Despite the drumbeat of talk radio dystopia, despite the job-resistant economic recovery and despite often venomous political language, the can-do spirit of America endures.

And election season can bring with it a burst of patriotic risk-taking.

As a young man, Kenneth C. Holt rode on the funeral train carrying Robert Kennedy’s body after his assassination in 1968. Thousands of people lined the tracks slowly waving small American flags as the cortege passed.

For Holt, now a 58-year-old Republican, it has been a touchstone, an All-American tableau: People came out to salute a leader who had died in service to them and to their ideals.

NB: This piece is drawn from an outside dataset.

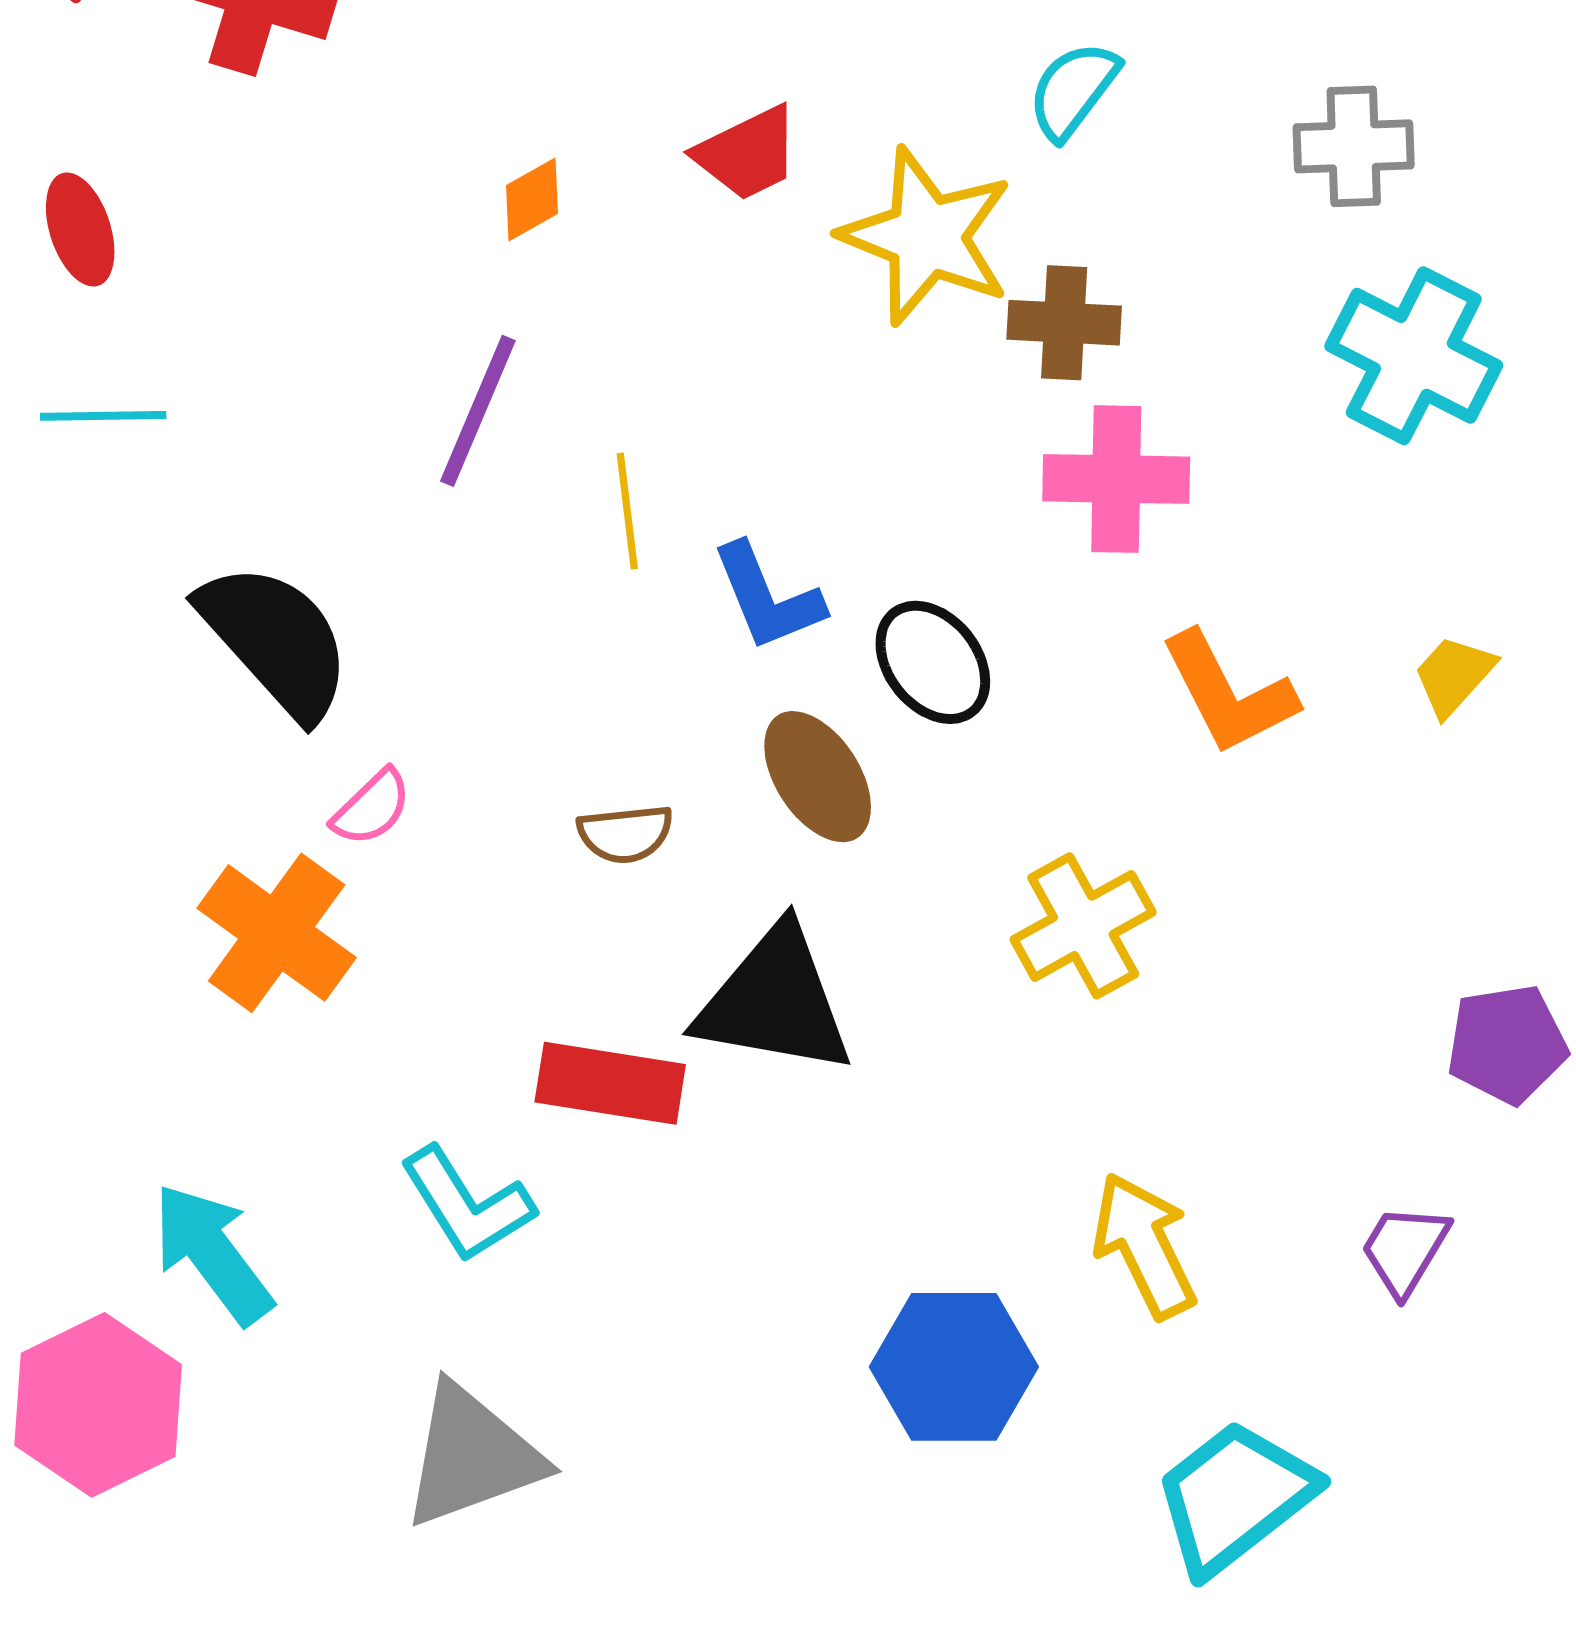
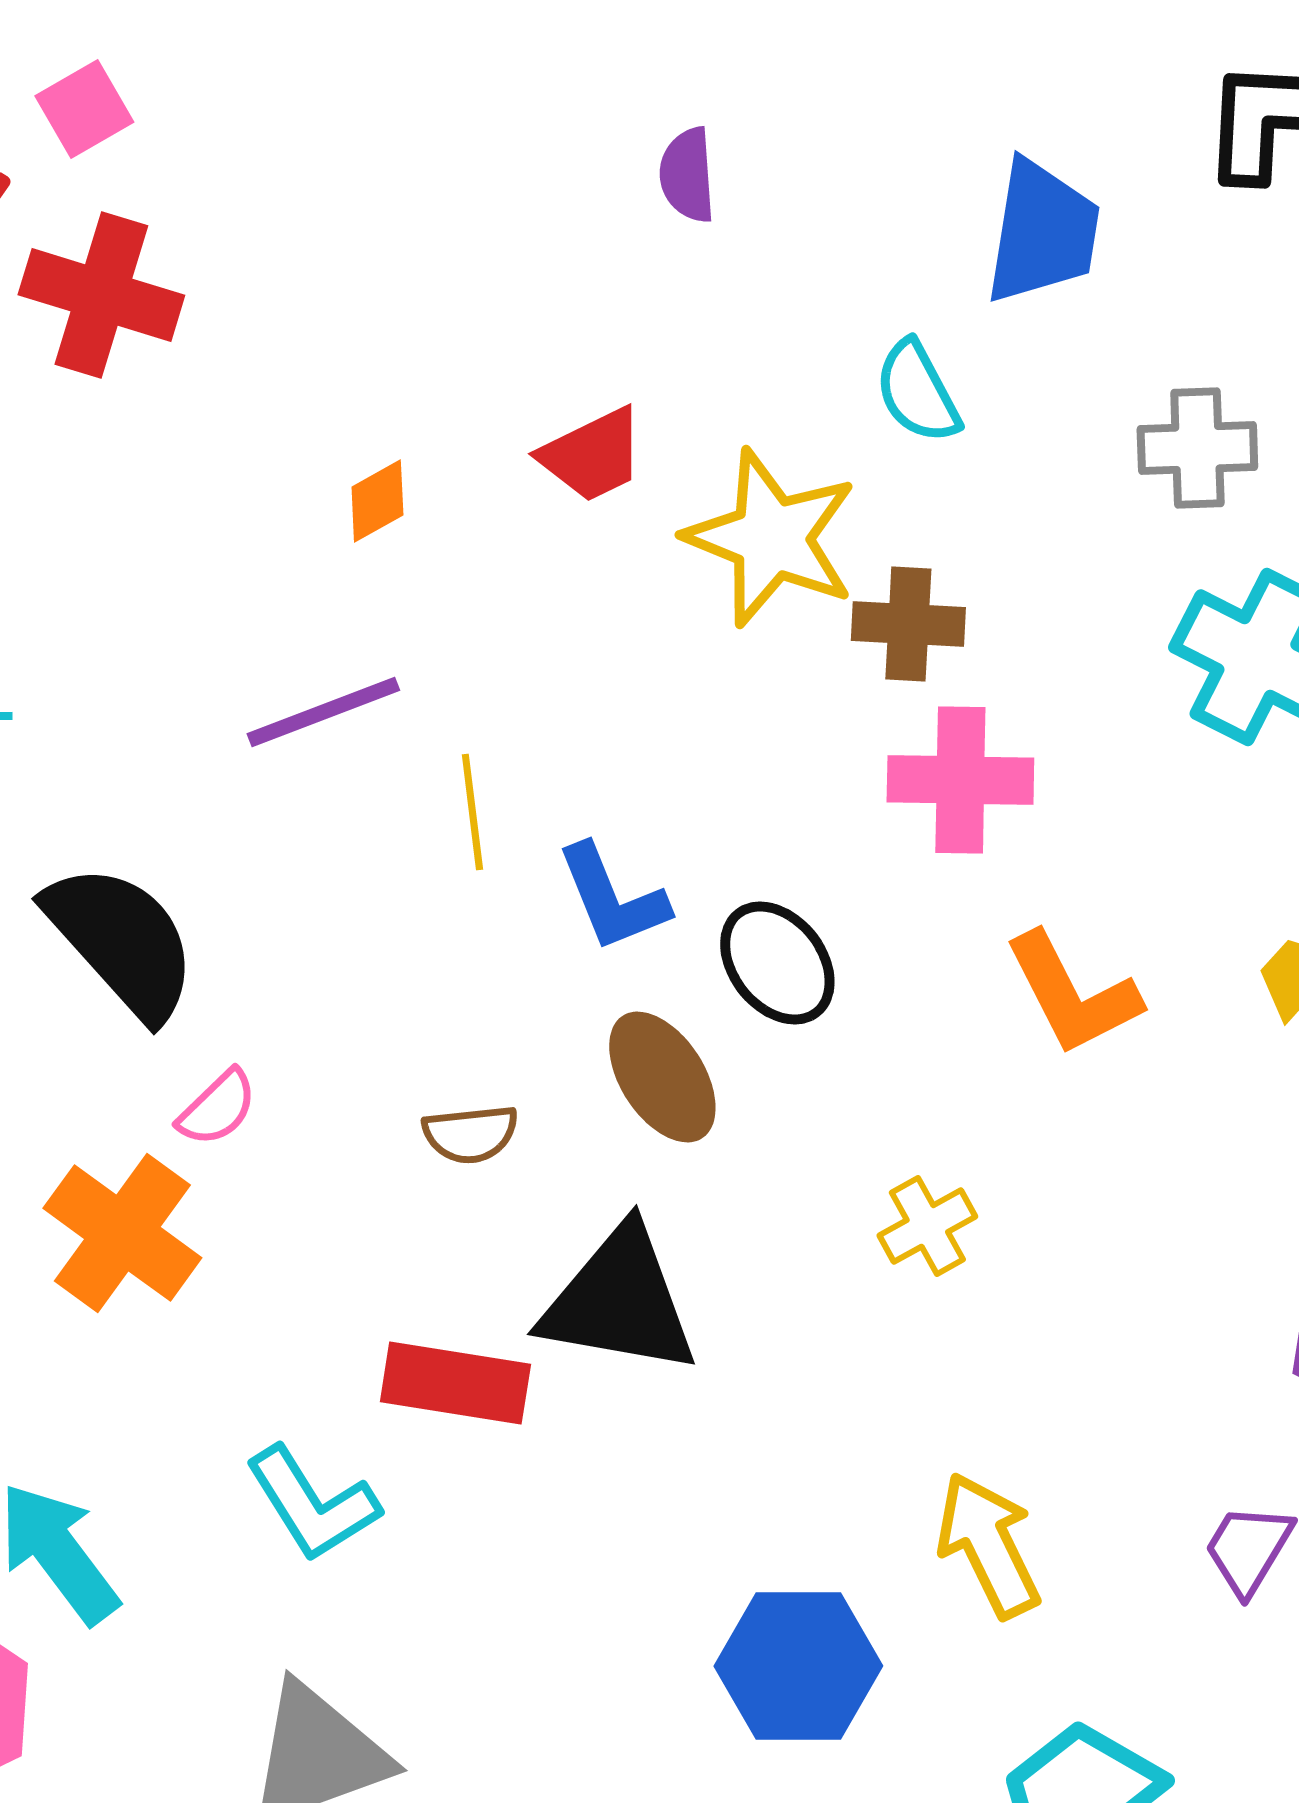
cyan semicircle: (1073, 90) -> (917, 392), turned -65
purple line: (478, 411) -> (323, 712), turned 46
yellow cross: (1083, 926) -> (927, 1226), size x0.7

That kind of trust and devotion is dying, he thinks. He steps forward now to represent a GOP in disarray, a party which has seemed to have no attraction for candidates with potential for higher office. He thinks he can change that — with help from the Tea Party, a much more representative group than it gets credit for.

His reverence for the American political system led him to run, successfully, for the House of Delegates in 1994. He lost a race — and learned a measure of humility — when he ran four years later for the state Senate. Until recently a senior vice president at the investment firm of Morgan Stanley Smith Barney, he stayed active in public life as a “kitchen cabinet” adviser to former governor Robert L. Ehrlich Jr. and in other volunteer capacities.

Inspired by Obama, Tea Party

He seems never to have abandoned his ambition for public service and felt his desire to serve rekindled by newer scenes of common people taking charge of their destiny.

The spectacle of a relatively inexperienced, charismatic young black man — Barack Obama — borne to the White House on a wave of hope and change, was an example, he thought, of this country at its best, people taking control of their country and their lives.

He recently entered the race for Baltimore County executive based on what he regards as proof that the American spirit endures. The Tea Party and Americans for Progress, he says, are the tip of an iceberg of discontent — a much more potent force than some believe.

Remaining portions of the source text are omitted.